Exercise description: Print the line containing "FLAVIO CARVALHO" and every line after it exactly as written, through the end of the records.

----

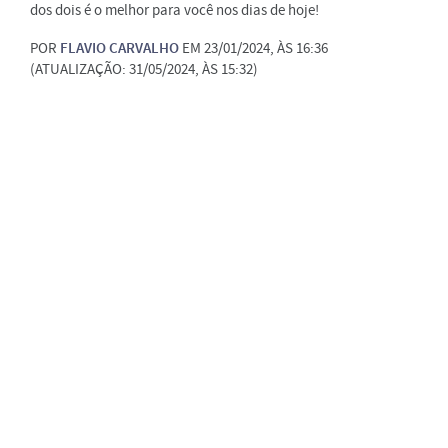
dos dois é o melhor para você nos dias de hoje!
POR
FLAVIO CARVALHO
EM 23/01/2024, ÀS 16:36
(ATUALIZAÇÃO: 31/05/2024, ÀS 15:32)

----

Answer to this exercise:
FLAVIO CARVALHO
EM 23/01/2024, ÀS 16:36
(ATUALIZAÇÃO: 31/05/2024, ÀS 15:32)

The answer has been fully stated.